Von Frank Betthausen
Furth im Wald. Stefan Hupf hat viel erlebt als Heimleiter. Aber Corona? Das war anders als alles zuvor. „Du gehst raus aus deiner normalen Welt – und steigst ein in eine andere“, sagt er. Er hält kurz inne und blickt hinüber zu seiner Pflegedienstleiterin Elisabeth Nachreiner. Sie nickt. Hupf nimmt einen Schluck aus der Kaffeetasse, schüttelt ungläubig den Kopf und meint: „Wie ein Tunnel ist das. Ja, du gehst in einen Tunnel – und der scheint nicht zu enden.“
Am 2. Dezember 2020, einem Mittwoch, schlich sich das Virus – den monatelangen Sicherheitsvorkehrungen zum Trotz – in das BRK-Pflegezentrum in der Dr.-Adam-Voll-Straße. „Es ist mit Sicherheit von draußen reingetragen worden“, meint Hupf, der das Haus seit 2009 führt. Was folgte, war eine Zeit, über die Elisabeth Nachreiner rückblickend sagt: „Ich war in einer Daueranspannung und nicht mehr in der Lage, meine Spannung zu regulieren. Ich habe Tage gebraucht, um mich wieder wahrzunehmen.“
"Das habe ich noch nie erlebt"
Seit 35 Jahren arbeitet sie in der Pflege, seit zehn Jahren befasst sie sich mit Kinästhetik, der Lehre von der Bewegungsempfindung. Aber etwas wie das, etwas wie dieses Infektionsgeschehen, habe sie noch nie erlebt.

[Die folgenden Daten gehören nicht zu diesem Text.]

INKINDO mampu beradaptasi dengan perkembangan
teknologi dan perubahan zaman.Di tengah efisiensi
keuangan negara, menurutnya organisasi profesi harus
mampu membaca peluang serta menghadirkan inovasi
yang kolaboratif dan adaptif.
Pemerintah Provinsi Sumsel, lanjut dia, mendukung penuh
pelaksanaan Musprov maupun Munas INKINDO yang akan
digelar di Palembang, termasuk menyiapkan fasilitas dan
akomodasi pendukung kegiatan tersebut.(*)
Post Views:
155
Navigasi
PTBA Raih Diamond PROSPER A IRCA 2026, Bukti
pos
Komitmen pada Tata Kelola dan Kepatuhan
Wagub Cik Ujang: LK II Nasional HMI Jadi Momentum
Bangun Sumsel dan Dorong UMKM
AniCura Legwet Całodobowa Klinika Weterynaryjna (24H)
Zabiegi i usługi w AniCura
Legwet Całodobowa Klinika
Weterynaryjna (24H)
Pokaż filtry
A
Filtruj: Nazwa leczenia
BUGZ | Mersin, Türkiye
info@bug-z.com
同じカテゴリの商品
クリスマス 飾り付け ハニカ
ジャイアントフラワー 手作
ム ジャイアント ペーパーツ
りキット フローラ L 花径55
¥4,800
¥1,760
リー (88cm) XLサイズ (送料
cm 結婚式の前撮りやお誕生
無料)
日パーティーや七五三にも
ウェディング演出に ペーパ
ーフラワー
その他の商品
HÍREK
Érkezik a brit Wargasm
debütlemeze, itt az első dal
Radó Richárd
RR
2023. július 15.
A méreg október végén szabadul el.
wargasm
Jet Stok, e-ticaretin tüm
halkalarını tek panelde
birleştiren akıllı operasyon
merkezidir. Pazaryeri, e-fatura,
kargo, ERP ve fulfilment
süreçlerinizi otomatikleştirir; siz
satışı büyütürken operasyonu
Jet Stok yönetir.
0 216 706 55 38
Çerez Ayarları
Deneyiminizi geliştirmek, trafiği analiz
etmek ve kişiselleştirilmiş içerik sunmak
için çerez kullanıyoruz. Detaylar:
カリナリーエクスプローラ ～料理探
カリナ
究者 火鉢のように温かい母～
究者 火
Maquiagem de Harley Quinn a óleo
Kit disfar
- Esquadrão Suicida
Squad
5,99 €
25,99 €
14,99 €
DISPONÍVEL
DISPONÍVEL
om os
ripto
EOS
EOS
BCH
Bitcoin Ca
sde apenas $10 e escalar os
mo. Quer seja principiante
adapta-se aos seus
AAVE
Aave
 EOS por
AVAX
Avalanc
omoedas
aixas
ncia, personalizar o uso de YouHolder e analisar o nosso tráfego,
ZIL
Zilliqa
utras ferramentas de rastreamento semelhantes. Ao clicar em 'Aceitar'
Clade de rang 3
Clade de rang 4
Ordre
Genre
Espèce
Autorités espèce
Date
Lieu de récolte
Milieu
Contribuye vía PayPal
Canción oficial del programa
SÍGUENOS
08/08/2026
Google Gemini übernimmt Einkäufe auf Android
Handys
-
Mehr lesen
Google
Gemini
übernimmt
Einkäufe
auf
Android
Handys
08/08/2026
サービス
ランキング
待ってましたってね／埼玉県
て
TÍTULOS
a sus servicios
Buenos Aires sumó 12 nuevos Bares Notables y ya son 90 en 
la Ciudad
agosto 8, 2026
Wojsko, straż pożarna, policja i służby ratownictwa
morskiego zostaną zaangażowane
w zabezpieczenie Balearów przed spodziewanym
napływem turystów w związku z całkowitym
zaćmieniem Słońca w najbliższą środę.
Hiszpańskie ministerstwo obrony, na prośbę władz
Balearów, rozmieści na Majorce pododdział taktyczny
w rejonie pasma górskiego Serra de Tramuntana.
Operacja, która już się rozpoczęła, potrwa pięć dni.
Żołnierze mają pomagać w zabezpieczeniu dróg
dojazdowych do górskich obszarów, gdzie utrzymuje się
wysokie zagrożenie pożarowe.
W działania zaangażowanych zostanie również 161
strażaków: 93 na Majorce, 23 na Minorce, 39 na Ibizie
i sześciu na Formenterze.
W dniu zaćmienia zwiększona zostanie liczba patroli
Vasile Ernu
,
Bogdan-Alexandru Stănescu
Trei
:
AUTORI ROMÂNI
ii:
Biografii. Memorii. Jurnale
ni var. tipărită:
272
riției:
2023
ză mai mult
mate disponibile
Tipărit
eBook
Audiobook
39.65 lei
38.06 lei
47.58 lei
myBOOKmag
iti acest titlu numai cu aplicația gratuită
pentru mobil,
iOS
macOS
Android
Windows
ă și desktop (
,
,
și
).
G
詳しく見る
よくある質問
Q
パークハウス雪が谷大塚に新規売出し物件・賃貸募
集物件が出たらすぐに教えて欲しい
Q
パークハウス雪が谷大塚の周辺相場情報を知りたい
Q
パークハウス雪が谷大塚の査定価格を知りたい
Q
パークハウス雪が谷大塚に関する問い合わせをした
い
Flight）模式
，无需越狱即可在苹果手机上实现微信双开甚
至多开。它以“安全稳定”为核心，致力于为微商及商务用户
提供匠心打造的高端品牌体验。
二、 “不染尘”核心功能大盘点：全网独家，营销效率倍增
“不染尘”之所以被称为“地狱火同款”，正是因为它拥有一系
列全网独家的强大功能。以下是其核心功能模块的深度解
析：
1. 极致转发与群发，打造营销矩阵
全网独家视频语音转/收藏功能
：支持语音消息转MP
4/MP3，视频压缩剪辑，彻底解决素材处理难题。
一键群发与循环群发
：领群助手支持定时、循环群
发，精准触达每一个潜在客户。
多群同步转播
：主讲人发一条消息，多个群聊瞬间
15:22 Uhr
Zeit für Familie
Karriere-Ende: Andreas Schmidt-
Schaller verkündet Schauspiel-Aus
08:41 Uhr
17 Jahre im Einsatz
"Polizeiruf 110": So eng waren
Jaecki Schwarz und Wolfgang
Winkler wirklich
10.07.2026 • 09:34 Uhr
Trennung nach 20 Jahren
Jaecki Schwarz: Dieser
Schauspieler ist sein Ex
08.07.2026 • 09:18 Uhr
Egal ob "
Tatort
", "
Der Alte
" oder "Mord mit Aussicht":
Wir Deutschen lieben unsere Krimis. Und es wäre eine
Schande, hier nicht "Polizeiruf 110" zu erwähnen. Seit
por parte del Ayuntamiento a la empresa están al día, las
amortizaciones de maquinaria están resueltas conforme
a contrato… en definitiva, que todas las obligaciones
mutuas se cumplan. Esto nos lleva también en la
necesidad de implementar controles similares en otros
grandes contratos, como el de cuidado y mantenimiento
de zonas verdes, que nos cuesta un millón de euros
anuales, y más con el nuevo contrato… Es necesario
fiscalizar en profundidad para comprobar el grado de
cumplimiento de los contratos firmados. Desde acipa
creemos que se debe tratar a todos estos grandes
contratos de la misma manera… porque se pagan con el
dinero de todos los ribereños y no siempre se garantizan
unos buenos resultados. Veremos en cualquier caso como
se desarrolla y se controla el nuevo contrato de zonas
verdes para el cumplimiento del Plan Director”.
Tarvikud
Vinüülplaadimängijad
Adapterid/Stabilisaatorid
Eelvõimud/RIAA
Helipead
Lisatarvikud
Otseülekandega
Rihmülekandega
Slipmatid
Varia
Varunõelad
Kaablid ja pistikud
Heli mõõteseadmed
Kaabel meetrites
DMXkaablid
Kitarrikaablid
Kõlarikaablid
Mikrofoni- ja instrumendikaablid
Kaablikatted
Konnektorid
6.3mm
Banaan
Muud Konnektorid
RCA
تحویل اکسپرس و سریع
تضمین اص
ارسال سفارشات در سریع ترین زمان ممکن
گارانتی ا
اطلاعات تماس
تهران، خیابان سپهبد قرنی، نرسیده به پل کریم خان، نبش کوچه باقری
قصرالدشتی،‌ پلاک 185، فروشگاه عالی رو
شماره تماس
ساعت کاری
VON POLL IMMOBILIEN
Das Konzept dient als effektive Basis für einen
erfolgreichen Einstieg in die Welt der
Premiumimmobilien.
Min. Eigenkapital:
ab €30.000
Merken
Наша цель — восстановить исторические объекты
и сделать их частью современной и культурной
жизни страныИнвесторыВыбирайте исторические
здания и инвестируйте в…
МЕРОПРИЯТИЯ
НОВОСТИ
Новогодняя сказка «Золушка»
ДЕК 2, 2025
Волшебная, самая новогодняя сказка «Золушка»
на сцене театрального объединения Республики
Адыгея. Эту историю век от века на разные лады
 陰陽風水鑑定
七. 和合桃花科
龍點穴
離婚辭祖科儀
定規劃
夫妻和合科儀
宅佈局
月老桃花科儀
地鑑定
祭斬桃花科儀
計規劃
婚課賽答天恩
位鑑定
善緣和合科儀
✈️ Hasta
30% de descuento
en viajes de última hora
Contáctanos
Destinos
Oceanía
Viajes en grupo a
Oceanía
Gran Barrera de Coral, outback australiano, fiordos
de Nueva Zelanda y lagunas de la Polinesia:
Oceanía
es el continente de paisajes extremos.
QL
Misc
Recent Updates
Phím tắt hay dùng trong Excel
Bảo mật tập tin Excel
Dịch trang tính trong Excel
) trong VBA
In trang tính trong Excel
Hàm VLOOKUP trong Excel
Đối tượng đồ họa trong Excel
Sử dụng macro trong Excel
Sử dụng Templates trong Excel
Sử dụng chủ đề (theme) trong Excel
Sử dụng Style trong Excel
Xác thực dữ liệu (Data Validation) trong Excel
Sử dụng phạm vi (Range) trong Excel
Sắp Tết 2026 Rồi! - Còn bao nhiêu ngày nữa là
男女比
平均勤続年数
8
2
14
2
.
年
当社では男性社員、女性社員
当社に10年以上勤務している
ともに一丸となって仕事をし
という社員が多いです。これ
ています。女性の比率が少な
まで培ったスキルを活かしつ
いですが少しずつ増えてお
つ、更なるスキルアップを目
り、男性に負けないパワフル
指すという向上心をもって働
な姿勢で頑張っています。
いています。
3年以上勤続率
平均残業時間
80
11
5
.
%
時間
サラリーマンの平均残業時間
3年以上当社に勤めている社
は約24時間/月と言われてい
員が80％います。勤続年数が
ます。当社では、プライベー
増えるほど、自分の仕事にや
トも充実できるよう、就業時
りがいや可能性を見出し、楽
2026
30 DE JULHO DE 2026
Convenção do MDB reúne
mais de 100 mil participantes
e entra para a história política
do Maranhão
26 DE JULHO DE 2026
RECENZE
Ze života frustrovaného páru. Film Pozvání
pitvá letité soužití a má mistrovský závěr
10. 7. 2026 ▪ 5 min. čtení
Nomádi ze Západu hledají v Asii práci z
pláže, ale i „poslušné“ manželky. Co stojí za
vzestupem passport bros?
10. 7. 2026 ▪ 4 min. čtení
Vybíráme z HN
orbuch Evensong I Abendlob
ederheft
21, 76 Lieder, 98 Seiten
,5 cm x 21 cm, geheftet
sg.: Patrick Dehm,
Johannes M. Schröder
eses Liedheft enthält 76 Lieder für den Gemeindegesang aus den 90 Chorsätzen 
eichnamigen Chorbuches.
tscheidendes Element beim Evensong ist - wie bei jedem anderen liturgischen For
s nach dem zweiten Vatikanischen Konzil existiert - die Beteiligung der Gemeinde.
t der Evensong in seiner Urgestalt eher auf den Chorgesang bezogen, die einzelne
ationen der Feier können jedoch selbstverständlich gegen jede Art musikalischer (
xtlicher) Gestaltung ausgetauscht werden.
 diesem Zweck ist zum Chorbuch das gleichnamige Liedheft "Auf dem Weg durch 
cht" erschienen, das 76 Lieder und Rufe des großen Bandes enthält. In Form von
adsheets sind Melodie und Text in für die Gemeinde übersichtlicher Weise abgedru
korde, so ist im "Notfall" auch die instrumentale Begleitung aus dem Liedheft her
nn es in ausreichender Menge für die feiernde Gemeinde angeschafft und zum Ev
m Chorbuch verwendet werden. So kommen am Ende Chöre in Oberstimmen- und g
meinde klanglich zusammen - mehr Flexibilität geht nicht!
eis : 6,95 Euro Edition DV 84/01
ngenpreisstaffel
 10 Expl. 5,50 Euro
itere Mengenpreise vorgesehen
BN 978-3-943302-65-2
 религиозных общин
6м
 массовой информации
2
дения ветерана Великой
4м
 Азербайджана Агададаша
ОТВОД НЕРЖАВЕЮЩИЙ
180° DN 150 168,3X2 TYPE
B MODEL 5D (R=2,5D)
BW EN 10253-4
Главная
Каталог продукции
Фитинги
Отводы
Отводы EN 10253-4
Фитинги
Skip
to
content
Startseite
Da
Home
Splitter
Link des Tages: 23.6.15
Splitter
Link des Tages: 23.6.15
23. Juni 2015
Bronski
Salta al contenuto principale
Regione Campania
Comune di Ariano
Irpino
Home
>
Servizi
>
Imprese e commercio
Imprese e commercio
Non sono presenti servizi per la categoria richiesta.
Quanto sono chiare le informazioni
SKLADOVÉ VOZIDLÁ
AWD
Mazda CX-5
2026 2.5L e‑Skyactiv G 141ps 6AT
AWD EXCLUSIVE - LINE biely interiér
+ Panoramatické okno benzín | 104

Die Angst, sich selbst anzustecken, miterleben zu müssen, wie sich der Erreger unaufhaltsam und heimtückisch ausbreitete, das ließ sie starr werden. Sie fand keine Balance mehr – „nichts, woran man festhalten konnte“. Eigentlich unglaublich: Wirklich zurück zu sich, so beschreibt es die 57-Jährige, fand sie erst wieder, als sie sich am 24. Dezember tatsächlich infizierte. Erst danach konnte sie „die Perspektive wechseln und sich mit dem Krankheitsbild auseinandersetzen“.
Stefan Hupf erwischte es vermutlich am 14. Dezember, als er auf einem bis dahin nicht betroffenen Wohnbereich Erste Hilfe leistete. Beide, der 45-Jährige und seine Pflegedienstleiterin, hatten Glück: Die Krankheit nahm bei ihnen einen relativ milden Verlauf.
„Leider“, das wissen die beiden heute nur zu gut, galt das längst nicht für alle Betroffenen. 47 Bewohner und 31 Mitarbeiter steckten sich in Furth im Wald mit dem Virus an, 14 Senioren starben an oder mit Corona.
Menschliche Tragödien
Es waren menschliche Tragödien, die Nachreiner, Hupf und ihren Kollegen alles abverlangten und ihnen jeden Tag nahegingen. Dazu die Ausfälle im Team, die Verzweiflung, das Gefühl persönlicher Hilflosigkeit und die Erschöpfung! Bewohner, die glaubten, sie hätten Astronauten vor sich… Dabei waren es Pfleger mit Ganzkörperschutzanzügen und Brillen.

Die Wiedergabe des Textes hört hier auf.